> EXERCISE PROMPT: Return exactly the line that contains "Многим беларусам в Польше перестали платить" and all lines beneath it in the entries, through the very last one.

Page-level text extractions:
= = = = = = =
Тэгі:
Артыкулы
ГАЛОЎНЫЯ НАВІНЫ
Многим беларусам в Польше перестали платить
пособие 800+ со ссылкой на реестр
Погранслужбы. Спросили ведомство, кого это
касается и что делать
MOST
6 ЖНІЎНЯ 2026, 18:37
= = = = = = =
> OUTPUT:
Многим беларусам в Польше перестали платить
пособие 800+ со ссылкой на реестр
Погранслужбы. Спросили ведомство, кого это
касается и что делать
MOST
6 ЖНІЎНЯ 2026, 18:37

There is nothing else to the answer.